Wahrlich keine Kaffeefahrt

Also Pedal to the Metal. Gekonnt manövriert er den nur 1415 Kilogramm leichten Sportler um den technisch anspruchsvollen Kurs und verlangt ihm alles ab. Er pflügt mit dem 500-PS-Mittelmotorsportler durchs Feld wie Marco Odermatt durch die Riesenslalomtore. Nichts und niemand scheint ihn aufzuhalten. Höchstens mein Mittagessen, das sich gerade auf den Weg nach oben macht. Runde für Runde kommt mir schneller vor. Ist es auch. Und Jani gibt abermals alles. Gott sei Dank die letzte Runde, in der es gilt, das Material zu kühlen. Zustimmend nickt der 38-Jährige und reckt den Daumen in die Höhe.

Ich glaube ob meines fahlen Gesichtsausdrucks lasse ich den Helm gleich auf. Mit Fässler wartet schliesslich der nächste. «Schnall dich gar nicht erst los, wir gehen sofort wieder raus», sprach er und halfterte sich mit dem Fünfpunktgeschirr gleich fest, während die Mechaniker den Pneudruck nachjustieren. Also ab in die nächsten Umläufe. Ruhig und besonnen, aber nicht minder langsam erledigt der Schwyzer seinen Job.

Eine Kaffeefahrt, bei der dir die Gesichtsmuskeln einschlafen, sähe anders aus. Irgendetwas hat er jetzt gebrüllt. Verstanden habe ich es nicht. Der direkt hinter uns platzierte Boxer entwickelt einen Sound, der jede Unterhaltung unmöglich macht. Ich kann aber sein breites Grinsen unterm Helm förmlich erahnen. «Noch eine letzte schnelle Runde», brüllt er mich an. Ja, das hast du schon vor zwei Umläufen gesagt. Der GT4-Ritt scheint ihn doch süchtig zu machen – irgendwie verständlich.

Jani hat knapp die Nase vorn

Zurück in der Box machen beide, was Rennfahrer nun mal so machen. Zeitenvergleich. Knapp, aber wirklich ganz knapp hat Neel Jani die Nase um ganze zwei Hundertstel vorn. Selbst den einen oder anderen GT3 hat das Duo um fast zwei Sekunden mit dem GT4 RS hinter sich gelassen.
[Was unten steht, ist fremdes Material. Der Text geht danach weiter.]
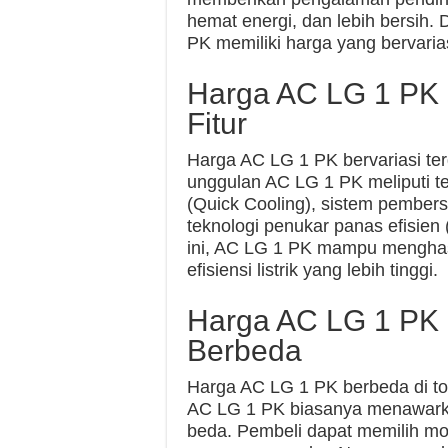
hemat energi, dan lebih bersih. 
PK memiliki harga yang bervarias
Harga AC LG 1 PK 
Fitur
Harga AC LG 1 PK bervariasi terga
unggulan AC LG 1 PK meliputi te
(Quick Cooling), sistem pembersi
teknologi penukar panas efisien (
ini, AC LG 1 PK mampu menghasi
efisiensi listrik yang lebih tinggi.
Harga AC LG 1 PK 
Berbeda
Harga AC LG 1 PK berbeda di to
AC LG 1 PK biasanya menawarka
beda. Pembeli dapat memilih m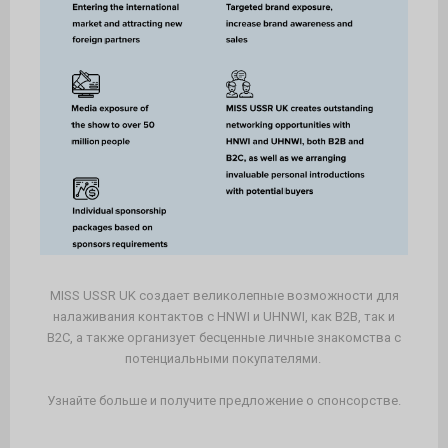
MISS USSR UK создает великолепные возможности для
налаживания контактов с HNWI и UHNWI, как B2B, так и
B2C, а также организует бесценные личные знакомства с
потенциальными покупателями.
Узнайте больше и получите предложение о спонсорстве.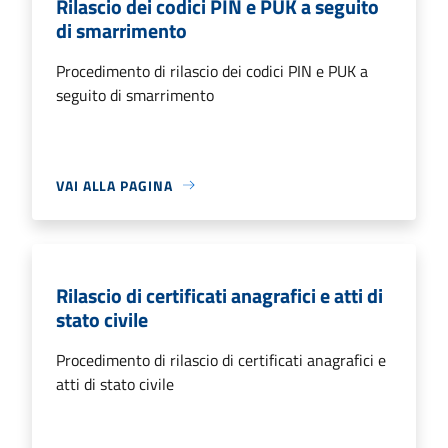
Rilascio dei codici PIN e PUK a seguito
di smarrimento
Procedimento di rilascio dei codici PIN e PUK a
seguito di smarrimento
VAI ALLA PAGINA
Rilascio di certificati anagrafici e atti di
stato civile
Procedimento di rilascio di certificati anagrafici e
atti di stato civile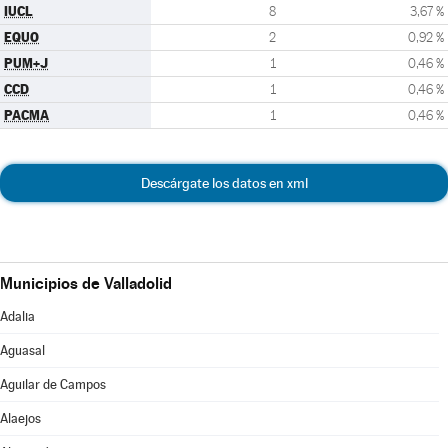
IUCL
8
3,67 %
EQUO
2
0,92 %
PUM+J
1
0,46 %
CCD
1
0,46 %
PACMA
1
0,46 %
Descárgate los datos en xml
Municipios de Valladolid
Adalia
Aguasal
Aguilar de Campos
Alaejos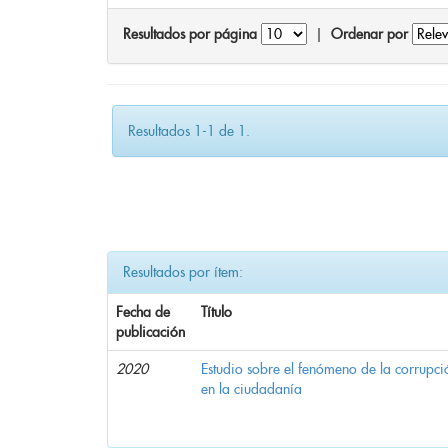
Resultados por página
|
Ordenar por
Resultados 1-1 de 1.
Resultados por ítem:
Fecha de
Título
publicación
2020
Estudio sobre el fenómeno de la corrupció
en la ciudadanía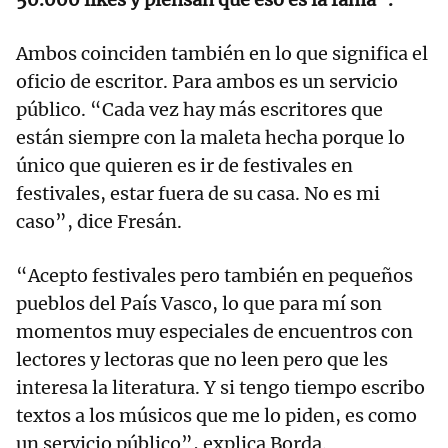
Ambos coinciden también en lo que significa el
oficio de escritor. Para ambos es un servicio
público. “Cada vez hay más escritores que
están siempre con la maleta hecha porque lo
único que quieren es ir de festivales en
festivales, estar fuera de su casa. No es mi
caso”, dice Fresán.
“Acepto festivales pero también en pequeños
pueblos del País Vasco, lo que para mí son
momentos muy especiales de encuentros con
lectores y lectoras que no leen pero que les
interesa la literatura. Y si tengo tiempo escribo
textos a los músicos que me lo piden, es como
un servicio público”, explica Borda.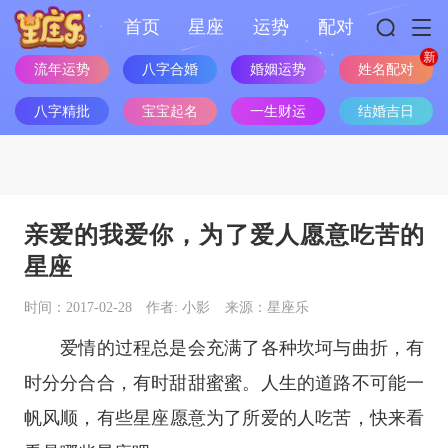
首页
星座
运势
配对
流年运势
八字合婚
婚姻运势
姓名配对
八字精批
宝宝起名
一生财运
结婚吉日
亲爱的我爱你，为了爱人愿意吃苦的
星座
时间：2017-02-28
作者: 小影
来源：星座乐
爱情的过程总是会充满了各种坎坷与曲折，有
时分分合合，有时甜甜蜜蜜。人生的道路不可能一
帆风顺，有些
星座
愿意为了所爱的人吃苦，快来看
Das sind Welten. «Der GT4 passt perfekt für Franciacorta, da es hier sehr eng ist», so Janis erstes Statement. «Da kommt das leichtere kleine Auto natürlich gut zum Zug. Der Sound ist mega.

Ich war angenehm überrascht über die Traktion, die er zu bieten hat. Gerade bei der extremen Hitze hätte ich mir das schwieriger vorgestellt. Wir sind ja mit den Michelin-Pneus unterwegs gewesen. Auf ihnen schwimmt man eigentlich mehr rum. Aber auch das hat der GT4 gut gemeistert und lag stets satt auf der Strasse. Punkto Power fehlt mir so der letzte Punch. Wir Rennfahrer können nie genug Leistung im Auto haben. Aber darum ist es ja ein GT4 und kein GT3. Seine Agilität hat er locker unter Beweis gestellt, sodass der Cayman durchaus mehr Dampf vertragen könnte. Das Chassis ist eigentlich zu gut für den Motor.»

Mega Bremse

«Grundsätzlich ist er ein sehr einfach zu fahrendes Auto», fügt Fässler an. «Er ist sehr stabil auf der Bremse und lenkt präzise ein. Man spürt, dass der RS mit einem kleinen Untersteuern abgestimmt wurde. Somit ist das Heck sehr vertrauenswürdig und easy zu handeln.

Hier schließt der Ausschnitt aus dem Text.